Zara’s return policy is quite strict. The garment must be in the same condition as when it was purchased. In the UK, the company has even started charging $1.95 for returning purchases by post. In fact, 37 countries now have return costs.
There are currently no return fees in the United States. However, it could happen. Zara’s returns policy in the US is already quite strict (items must be accompanied by a receipt, returned within 30 days and in pristine condition), but I think the current global economic conditions are considering Zara and some other companies to charge for the return of goods.
Especially lately, customers have abused the returns system. Many shoppers buy a few different items or order two or three sizes to make sure they fit properly. Subsequently, rejected selections and incorrect sizes of the garments ordered will be returned for credit. Since Zara consistently cuts garments to size, it is really an outrageous practice that is costly to the company for customers to constantly make such returns.
Of course, during the pandemic caused by COVID-19, when stores were closed and customers were reluctant to shop in person as they slowly reopened, customer needs were met by shopping online. At the time, just under 40 percent of retailers charged for returned goods. Rising costs have caused some retailers to reconsider this policy as they look at every penny that can be recovered as it affects the store’s profitability.
I’d always argued that the now-defunct, semi-annual catalogs that Sears and JCPenney sent out should be written in plain language with specific trade information to help customers make their choice and order with confidence. Back then, no one (customer or retailer) wanted to deal with the hassle (or expense) of handling returns.
Now let’s look at more recent shopping activity. From a retailer’s point of view, the convenient, often free returns policy has created problems. Online shopping has added a lot of shopping costs. The goods must be selected, carefully packed, delivered and finally received by a customer. The sales process lacks the seller’s comments (such positive reinforcement as ‘Oh, that looks great on you) and the customer may have doubts about her purchase. The lack of such reinforcement during the purchasing process often encourages customers to purchase items with the intention of returning some of them after viewing them at home. And since the price of a Zara garment (or any other brand) has skyrocketed, making every purchase a special transaction, customers naturally benefit from the process.

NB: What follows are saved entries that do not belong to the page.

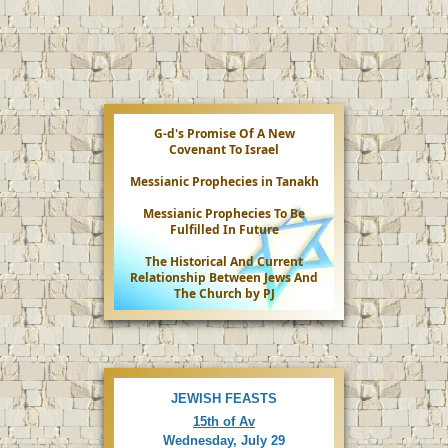
e
o
G-d's Promise Of A New
Covenant To Israel
Messianic Prophecies in Tanakh
Messianic Prophecies To Be
Fulfilled In Future
The Historical And Current
Relationship Between Jews And
The Church by PJ
JEWISH FEASTS
15th of Av
Wednesday, July 29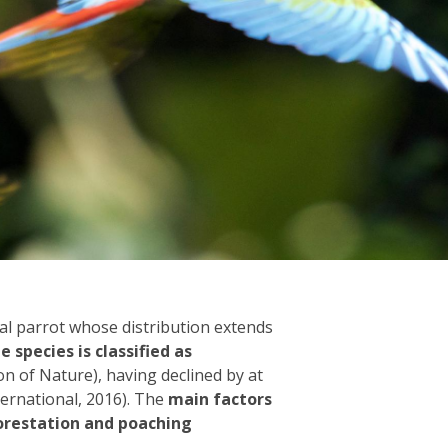
cal parrot whose distribution extends
e species is classified as
n of Nature), having declined by at
ternational, 2016). The
main factors
forestation and poaching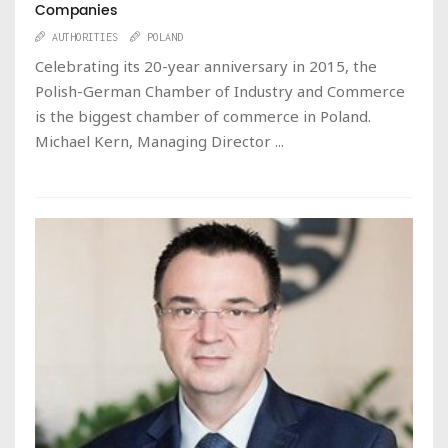
Companies
AUTHORITIES
POLAND
Celebrating its 20-year anniversary in 2015, the
Polish-German Chamber of Industry and Commerce
is the biggest chamber of commerce in Poland.
Michael Kern, Managing Director ...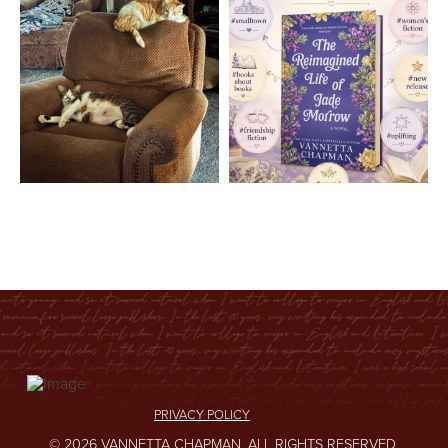
PRIVACY POLICY
© 2026 VANNETTA CHAPMAN. ALL RIGHTS RESERVED.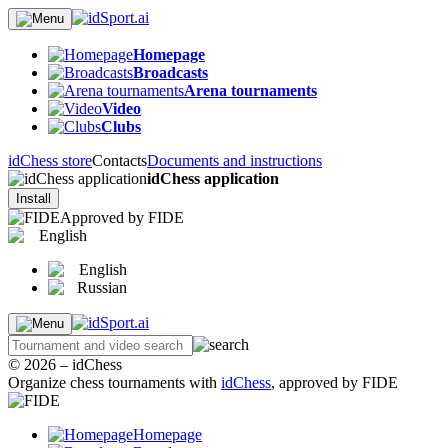
Homepage
Broadcasts
Arena tournaments
Video
Clubs
idChess store
Contacts
Documents and instructions
idChess application
Install
Approved by FIDE
English
English
Russian
© 2026 – idChess
Organize chess tournaments with
idChess
, approved by FIDE
Homepage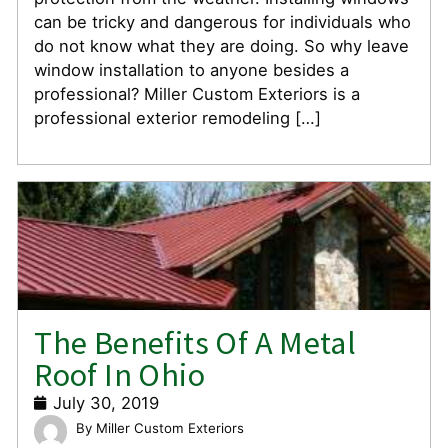
can be tricky and dangerous for individuals who
do not know what they are doing. So why leave
window installation to anyone besides a
professional? Miller Custom Exteriors is a
professional exterior remodeling […]
The Benefits Of A Metal
Roof In Ohio
July 30, 2019
Miller Custom Exteriors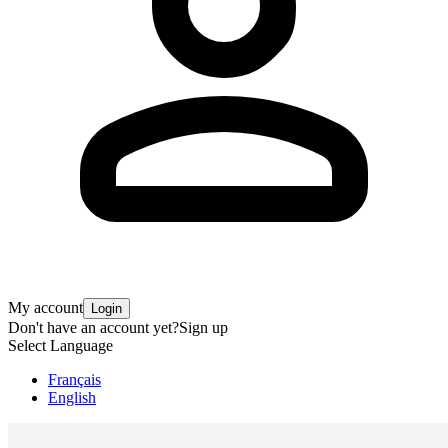
My account
Login
Don't have an account yet?
Sign up
Select Language
Français
English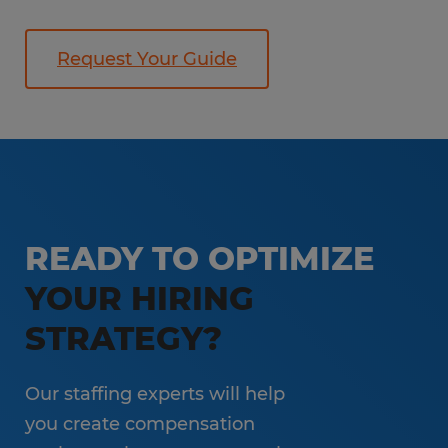
Request Your Guide
READY TO OPTIMIZE
YOUR HIRING
STRATEGY?
Our staffing experts will help
you create compensation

This results in real, measurable costs for retailers. But can stores here in the US stop offering free returns? UPS claims it will process 60 million returns this year (after Christmas), which is 10 percent more than last year. It’s no surprise as more customers are now being trained to use the internet for purchases.
As mentioned above, return costs are seen in other countries. In the UK, Uniqlo and Next also charge for returns. Uniqlo sends a return label that costs $7 since March 1, 2021. On the other hand, Shein allows a free return for the first time and then charges $7 for subsequent returns.
POSTSCRIPT: Some customers continue to expect free returns, but savvy retailers have now discovered that internet costs have become so exorbitant that they need to rethink their business model. It could very well mean that stores have to charge for returns. Operating costs have risen dramatically and will continue to pressure management to increase prices and treat such costs as return costs as well. Nobody likes the idea of increasing customer costs, and it will have to be done with charm. But I think it’s likely that many other retailers will join in.